Introduction

The following are observations distilled from the "Scanline Rendering in POV-Ray" discussion thread at news.povray.org. They discuss in detail the pros and cons of scanline and raytracer rendering. The two methods are first described, and then compared. "Scanline" is a catch-all term for any method that renders using output buffer polygon rasterization, including REYES.


Raytracing

Raytracing is the dominant method for rendering photorealistic scenes. POV-Ray and Rayshade are examples of raytracers. Hardware implementations of raytracers exist but tend to be rare.

The idea behind raytracing is to iterate through the output buffer (screen) pixels and figure out what part of the scene each of them shows. As a result, if scene geometry remains constant, render time increases in linear proportion to the number of output pixels.

For each screen pixel, an imaginary ray is cast from the camera into the scene. Intersections between the ray and scene objects are compared and the closest one to the camera is used to color the pixel, making hidden surface removal implicit.

If the object is reflective or transparent/refractive, a second ray is cast (or bounced off the object) to find out what the object is reflecting or letting show through. Rays can also be cast towards light sources to determine shadows. Every primitive must provide some way to test itself with the intersection of a ray.

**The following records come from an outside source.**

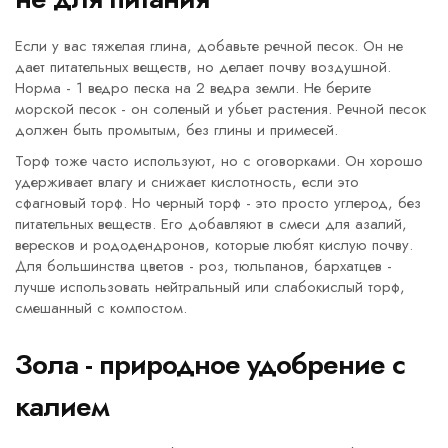
Если у вас тяжелая глина, добавьте речной песок. Он не
дает питательных веществ, но делает почву воздушной.
Норма - 1 ведро песка на 2 ведра земли. Не берите
морской песок - он соленый и убьет растения. Речной песок
должен быть промытым, без глины и примесей.
Торф тоже часто используют, но с оговорками. Он хорошо
удерживает влагу и снижает кислотность, если это
сфагновый торф. Но черный торф - это просто углерод, без
питательных веществ. Его добавляют в смеси для азалий,
вересков и рододендронов, которые любят кислую почву.
Для большинства цветов - роз, тюльпанов, бархатцев -
лучше использовать нейтральный или слабокислый торф,
смешанный с компостом.
Зола - природное удобрение с
калием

A Z or depth buffer may also be used to provide quick redrawing effects after a rendering is completed, although some raytracers forego such a feature because the main rendering task does not explicitly require a Z buffer.


Scanline Rendering

Scanline rendering is the preferred method for generating most computer graphics in motion pictures. One particular implementation, REYES, is so popular that it has become almost standard in that industry. Scanline rendering is also the method used by video games and most scientific/engineering visualization software (usually via OpenGL). Scanline algorithms have also been widely and cheaply implemented in hardware.

In scanline rendering, drawing is accomplished by iterating through component parts of scene geometry primitives. If the number of output pixels remains constant, render time tends to increase in linear proportion to the number of primitives. OpenGL and Photorealistic Renderman are two examples of scanline rendering.

Before drawing, a Z or depth buffer containing as many pixels as the output buffer is allocated and initialized. The Z buffer is like a heightfield facing the camera, and it keeps track of which scene geometry part is closest to the camera, making hidden surface removal easy. The Z buffer may store additional per-pixel attributes, or other buffers can be allocated to do this (more on this below). Unless primitives are prearranged in back-to-front painting order and do not present pathological depth issues, a Z buffer is mandatory.

For each primitive, it is either composed of an easily drawable part (usually a triangle) or can be divvied up (tesselated) into such parts. Triangles or polygons that fit within screen pixels are called micropolygons, and represent the smallest size a polygon needs to be for drawing. It is sometimes desriable (but not absolutely necessary) for polygons to be micropolygons -- what matters is how simply (and therefore quickly) a polygon can be drawn.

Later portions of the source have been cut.